Come le PMI possono automatizzare il marketing per competere con i grandi player
La marketing automation è uno di questi alleati
Negli ultimi anni la trasformazione digitale ha sconvolto il mercato, mettendo le piccole e medie imprese (PMI) di fronte a una sfida impegnativa: competere con colossi dotati di budget e risorse praticamente illimitate. Tuttavia, grazie alla tecnologia, oggi esistono strumenti che permettono anche alle realtà più piccole di migliorare la propria presenza online, aumentare l’efficacia delle campagne e generare nuovi clienti senza sprecare risorse. La marketing automation è uno di questi alleati: secondo un report sull’automazione del marketing aggiornato al 2026, l’81 % delle aziende di marketing utilizza già strumenti automatizzati in qualche forma, mentre il 96 % dei marketer ha già usato o prevede di usare piattaforme di automazione.

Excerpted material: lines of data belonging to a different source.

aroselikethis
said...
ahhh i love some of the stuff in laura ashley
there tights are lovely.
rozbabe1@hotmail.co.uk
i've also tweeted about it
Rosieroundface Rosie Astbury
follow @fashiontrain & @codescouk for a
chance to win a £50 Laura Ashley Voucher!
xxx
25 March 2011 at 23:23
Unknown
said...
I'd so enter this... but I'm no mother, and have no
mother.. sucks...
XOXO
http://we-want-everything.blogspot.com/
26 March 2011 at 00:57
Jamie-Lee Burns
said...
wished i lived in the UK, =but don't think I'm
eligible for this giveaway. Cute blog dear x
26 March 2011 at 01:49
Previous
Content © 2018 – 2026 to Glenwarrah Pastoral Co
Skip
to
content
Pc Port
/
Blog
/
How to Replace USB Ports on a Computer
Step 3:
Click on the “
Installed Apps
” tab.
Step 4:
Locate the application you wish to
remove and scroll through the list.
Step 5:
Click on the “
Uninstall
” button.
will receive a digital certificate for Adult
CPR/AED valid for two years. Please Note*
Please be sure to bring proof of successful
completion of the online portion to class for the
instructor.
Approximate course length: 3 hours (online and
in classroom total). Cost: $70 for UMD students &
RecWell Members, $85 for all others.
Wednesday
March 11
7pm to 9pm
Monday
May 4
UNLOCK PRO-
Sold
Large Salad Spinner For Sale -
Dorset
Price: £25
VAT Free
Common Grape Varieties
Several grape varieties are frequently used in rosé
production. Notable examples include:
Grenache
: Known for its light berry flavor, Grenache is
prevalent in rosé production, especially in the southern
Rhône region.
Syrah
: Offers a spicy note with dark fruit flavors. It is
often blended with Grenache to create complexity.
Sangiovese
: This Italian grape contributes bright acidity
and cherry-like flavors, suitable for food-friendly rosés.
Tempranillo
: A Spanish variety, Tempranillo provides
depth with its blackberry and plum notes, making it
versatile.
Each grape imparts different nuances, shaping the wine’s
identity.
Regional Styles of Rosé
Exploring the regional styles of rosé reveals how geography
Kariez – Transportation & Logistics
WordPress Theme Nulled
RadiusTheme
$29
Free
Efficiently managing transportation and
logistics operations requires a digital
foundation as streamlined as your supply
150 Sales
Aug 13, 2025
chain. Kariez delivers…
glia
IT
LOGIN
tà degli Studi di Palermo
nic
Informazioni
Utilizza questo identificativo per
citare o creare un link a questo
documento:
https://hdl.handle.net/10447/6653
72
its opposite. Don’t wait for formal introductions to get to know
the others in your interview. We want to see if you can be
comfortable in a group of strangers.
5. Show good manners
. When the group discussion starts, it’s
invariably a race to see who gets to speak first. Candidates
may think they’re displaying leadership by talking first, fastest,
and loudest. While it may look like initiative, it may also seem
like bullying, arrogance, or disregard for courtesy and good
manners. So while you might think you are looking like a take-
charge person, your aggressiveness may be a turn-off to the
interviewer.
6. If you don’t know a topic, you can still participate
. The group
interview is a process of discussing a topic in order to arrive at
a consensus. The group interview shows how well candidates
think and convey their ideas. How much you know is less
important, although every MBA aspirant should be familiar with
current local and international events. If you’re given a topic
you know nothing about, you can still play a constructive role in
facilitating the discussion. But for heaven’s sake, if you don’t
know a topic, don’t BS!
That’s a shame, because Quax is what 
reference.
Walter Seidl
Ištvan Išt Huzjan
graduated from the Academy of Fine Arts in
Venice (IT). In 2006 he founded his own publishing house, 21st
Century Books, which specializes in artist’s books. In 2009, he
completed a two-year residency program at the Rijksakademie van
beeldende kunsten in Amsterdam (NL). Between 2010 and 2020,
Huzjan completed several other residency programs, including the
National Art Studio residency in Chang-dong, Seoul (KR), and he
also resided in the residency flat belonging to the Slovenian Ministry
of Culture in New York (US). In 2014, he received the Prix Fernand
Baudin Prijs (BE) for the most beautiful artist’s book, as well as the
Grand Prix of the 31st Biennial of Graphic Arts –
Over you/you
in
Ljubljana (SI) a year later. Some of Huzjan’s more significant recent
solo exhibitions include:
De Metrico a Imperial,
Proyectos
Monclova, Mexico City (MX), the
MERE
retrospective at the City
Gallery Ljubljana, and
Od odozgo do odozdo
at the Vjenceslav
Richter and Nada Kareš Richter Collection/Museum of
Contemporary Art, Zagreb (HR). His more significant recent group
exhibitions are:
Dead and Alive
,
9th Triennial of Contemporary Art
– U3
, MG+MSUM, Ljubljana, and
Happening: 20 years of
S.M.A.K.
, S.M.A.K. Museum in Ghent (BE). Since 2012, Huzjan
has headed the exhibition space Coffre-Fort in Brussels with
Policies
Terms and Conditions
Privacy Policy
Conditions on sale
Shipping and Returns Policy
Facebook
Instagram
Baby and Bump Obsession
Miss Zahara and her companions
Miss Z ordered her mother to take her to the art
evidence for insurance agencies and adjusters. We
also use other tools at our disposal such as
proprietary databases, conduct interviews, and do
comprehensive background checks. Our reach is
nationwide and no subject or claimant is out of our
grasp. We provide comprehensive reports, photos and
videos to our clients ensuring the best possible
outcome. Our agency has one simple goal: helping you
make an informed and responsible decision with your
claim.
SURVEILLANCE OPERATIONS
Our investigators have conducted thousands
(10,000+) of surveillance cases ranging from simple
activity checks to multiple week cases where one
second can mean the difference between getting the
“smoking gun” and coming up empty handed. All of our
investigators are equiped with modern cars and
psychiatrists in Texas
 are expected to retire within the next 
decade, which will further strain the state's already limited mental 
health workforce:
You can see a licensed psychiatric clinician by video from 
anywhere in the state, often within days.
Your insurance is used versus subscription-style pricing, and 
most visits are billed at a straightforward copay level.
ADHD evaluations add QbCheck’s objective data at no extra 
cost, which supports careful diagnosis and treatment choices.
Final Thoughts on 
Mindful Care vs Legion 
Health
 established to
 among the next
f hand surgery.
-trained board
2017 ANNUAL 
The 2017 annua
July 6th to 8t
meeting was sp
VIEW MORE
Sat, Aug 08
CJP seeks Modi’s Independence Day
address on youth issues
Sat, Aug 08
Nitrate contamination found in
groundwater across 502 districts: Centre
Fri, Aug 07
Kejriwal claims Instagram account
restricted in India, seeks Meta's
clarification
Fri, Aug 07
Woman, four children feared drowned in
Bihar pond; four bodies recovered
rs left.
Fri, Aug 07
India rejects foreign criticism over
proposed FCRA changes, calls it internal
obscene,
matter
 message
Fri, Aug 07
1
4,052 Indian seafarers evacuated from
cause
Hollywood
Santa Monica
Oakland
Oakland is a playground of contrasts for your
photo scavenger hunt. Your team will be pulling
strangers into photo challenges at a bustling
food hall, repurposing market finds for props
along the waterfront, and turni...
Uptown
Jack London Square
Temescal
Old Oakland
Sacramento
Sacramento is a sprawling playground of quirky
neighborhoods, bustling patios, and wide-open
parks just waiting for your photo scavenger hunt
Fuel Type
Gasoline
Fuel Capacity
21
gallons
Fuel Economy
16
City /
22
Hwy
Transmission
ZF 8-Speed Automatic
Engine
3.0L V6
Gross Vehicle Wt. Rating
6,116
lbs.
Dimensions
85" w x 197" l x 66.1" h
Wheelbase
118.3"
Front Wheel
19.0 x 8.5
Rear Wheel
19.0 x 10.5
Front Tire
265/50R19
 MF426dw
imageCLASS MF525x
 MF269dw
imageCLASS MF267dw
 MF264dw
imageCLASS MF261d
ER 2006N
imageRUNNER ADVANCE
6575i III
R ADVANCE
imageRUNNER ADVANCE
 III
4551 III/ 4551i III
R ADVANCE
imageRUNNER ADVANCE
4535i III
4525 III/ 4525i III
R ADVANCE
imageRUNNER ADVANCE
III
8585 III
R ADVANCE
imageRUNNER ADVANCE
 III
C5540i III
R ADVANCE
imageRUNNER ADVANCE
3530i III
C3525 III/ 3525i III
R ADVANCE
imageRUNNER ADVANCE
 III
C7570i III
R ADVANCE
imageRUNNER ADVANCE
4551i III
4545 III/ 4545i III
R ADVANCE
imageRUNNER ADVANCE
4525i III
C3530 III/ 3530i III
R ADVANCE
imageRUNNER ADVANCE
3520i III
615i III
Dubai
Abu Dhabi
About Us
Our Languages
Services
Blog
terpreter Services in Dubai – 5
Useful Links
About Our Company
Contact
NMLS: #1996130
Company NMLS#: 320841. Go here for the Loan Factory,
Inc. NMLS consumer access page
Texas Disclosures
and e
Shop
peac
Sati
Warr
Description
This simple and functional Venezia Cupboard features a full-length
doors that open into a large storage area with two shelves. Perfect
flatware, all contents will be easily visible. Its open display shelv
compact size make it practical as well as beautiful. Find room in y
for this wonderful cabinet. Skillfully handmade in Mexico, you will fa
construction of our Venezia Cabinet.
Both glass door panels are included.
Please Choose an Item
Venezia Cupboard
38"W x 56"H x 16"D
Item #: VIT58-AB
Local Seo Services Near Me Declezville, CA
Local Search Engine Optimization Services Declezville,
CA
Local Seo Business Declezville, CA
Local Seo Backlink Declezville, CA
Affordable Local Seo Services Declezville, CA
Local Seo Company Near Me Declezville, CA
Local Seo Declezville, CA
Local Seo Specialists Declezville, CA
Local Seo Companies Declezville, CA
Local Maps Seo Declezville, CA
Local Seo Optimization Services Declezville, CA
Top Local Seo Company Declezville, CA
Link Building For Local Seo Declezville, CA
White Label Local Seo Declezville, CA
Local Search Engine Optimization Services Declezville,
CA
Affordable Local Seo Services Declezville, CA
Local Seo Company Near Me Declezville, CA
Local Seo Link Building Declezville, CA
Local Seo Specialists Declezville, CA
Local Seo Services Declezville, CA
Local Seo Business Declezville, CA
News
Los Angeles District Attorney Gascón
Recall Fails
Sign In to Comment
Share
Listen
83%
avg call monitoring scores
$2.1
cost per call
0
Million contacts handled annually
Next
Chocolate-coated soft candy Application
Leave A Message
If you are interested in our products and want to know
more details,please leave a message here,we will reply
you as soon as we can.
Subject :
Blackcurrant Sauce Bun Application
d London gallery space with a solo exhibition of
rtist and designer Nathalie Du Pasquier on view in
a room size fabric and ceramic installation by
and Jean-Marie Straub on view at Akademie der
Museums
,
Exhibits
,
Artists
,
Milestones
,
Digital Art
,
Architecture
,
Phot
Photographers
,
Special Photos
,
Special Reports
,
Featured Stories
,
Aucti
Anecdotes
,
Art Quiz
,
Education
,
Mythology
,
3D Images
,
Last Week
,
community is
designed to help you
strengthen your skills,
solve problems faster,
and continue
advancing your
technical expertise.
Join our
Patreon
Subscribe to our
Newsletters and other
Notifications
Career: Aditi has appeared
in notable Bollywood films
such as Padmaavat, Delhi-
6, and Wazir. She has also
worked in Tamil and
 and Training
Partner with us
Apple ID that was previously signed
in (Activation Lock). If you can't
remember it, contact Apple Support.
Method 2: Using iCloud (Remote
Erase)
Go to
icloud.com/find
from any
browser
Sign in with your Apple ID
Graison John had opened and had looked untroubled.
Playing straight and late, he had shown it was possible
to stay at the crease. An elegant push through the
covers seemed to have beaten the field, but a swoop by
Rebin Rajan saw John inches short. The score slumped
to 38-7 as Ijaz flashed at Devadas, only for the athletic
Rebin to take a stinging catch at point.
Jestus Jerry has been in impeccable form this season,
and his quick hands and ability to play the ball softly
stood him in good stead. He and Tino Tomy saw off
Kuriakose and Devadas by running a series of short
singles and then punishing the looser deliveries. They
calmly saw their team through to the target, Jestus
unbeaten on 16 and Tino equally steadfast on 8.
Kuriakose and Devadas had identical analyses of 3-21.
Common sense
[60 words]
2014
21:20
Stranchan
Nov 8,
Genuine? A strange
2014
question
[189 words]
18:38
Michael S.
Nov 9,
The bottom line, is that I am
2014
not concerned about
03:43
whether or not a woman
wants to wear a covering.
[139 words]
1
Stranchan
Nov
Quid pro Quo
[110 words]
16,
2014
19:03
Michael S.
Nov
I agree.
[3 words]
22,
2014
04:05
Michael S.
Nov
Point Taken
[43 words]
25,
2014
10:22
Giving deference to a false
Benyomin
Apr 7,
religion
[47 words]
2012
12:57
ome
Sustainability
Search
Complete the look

Per i piccoli imprenditori questo rappresenta un’occasione unica: automatizzare i processi significa fare di più con meno, generare lead qualificati e liberare tempo per la strategia.
Nelle prossime sezioni vedremo perché la marketing automation è essenziale per le PMI e come implementarla efficacemente per colmare il divario con i grandi player. Citeremo statistiche attuali, mostreremo i vantaggi concreti, illustreremo i principali strumenti e porteremo il caso concreto “ROMI Company” di Angelo Pastorelli, realtà che abbiamo studiato a fondo per la scrittura di questo articolo.
Perché l’automazione è imprescindibile per le PMI
Con l’affermazione dei canali digitali e la moltiplicazione dei punti di contatto tra brand e consumatori, gestire manualmente ogni attività di marketing è ormai improponibile. Secondo le statistiche 2026, oltre il 70 % dei decisori marketing sta pianificando di aumentare gli investimenti in automazione e il 63 % delle aziende automatizza già l’email marketing, mentre il 50 % dei marketer automatizza la gestione dei social. Per le piccole imprese si tratta non solo di restare al passo ma di sopravvivere in un mercato dominato da algoritmi e customer journey complessi. La marketing automation consente di:
- Gestire campagne multicanale: orchestrare email, social, SMS e pubblicità in modo coordinato e automatico, raggiungendo il cliente sul canale giusto al momento giusto.
- Incrementare la produttività: le aziende che sfruttano l’automazione risparmiano in media 2,3 ore per campagna e ottengono un aumento del 34 % dei ricavi.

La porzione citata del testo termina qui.